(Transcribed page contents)
--- START ---

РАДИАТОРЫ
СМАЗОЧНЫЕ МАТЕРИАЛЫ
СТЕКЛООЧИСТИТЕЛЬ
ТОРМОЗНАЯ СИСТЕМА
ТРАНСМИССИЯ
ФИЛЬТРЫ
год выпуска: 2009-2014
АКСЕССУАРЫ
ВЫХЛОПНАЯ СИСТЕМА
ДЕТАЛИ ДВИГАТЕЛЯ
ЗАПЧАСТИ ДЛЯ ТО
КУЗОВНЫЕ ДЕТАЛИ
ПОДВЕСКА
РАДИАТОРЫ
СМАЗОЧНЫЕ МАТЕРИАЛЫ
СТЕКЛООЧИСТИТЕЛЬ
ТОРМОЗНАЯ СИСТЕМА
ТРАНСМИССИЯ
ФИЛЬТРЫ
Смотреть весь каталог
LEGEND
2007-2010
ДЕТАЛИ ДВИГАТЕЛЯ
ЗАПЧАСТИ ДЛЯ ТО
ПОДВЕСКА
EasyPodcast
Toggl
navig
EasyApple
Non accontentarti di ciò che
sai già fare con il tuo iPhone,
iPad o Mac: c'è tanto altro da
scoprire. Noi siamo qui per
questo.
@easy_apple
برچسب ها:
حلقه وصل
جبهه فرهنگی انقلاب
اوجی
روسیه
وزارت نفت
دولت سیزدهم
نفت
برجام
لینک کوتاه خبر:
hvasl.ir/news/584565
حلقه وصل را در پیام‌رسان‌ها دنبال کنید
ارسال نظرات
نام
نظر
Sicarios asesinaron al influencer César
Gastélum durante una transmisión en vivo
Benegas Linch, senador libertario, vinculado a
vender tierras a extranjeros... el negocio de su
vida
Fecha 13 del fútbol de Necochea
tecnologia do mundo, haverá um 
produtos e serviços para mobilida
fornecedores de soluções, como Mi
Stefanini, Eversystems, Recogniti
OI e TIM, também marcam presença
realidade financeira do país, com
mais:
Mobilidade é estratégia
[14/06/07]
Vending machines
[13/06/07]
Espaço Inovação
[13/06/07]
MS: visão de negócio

--- END ---

--- TASK GOAL ---
Look above for the line with "ارسال نظرات", then copy it and each later line exactly, stopping at the last line of the records.

--- RESPONSE TO THIS EXERCISE ---
ارسال نظرات
نام
نظر
Sicarios asesinaron al influencer César
Gastélum durante una transmisión en vivo
Benegas Linch, senador libertario, vinculado a
vender tierras a extranjeros... el negocio de su
vida
Fecha 13 del fútbol de Necochea
tecnologia do mundo, haverá um 
produtos e serviços para mobilida
fornecedores de soluções, como Mi
Stefanini, Eversystems, Recogniti
OI e TIM, também marcam presença
realidade financeira do país, com
mais:
Mobilidade é estratégia
[14/06/07]
Vending machines
[13/06/07]
Espaço Inovação
[13/06/07]
MS: visão de negócio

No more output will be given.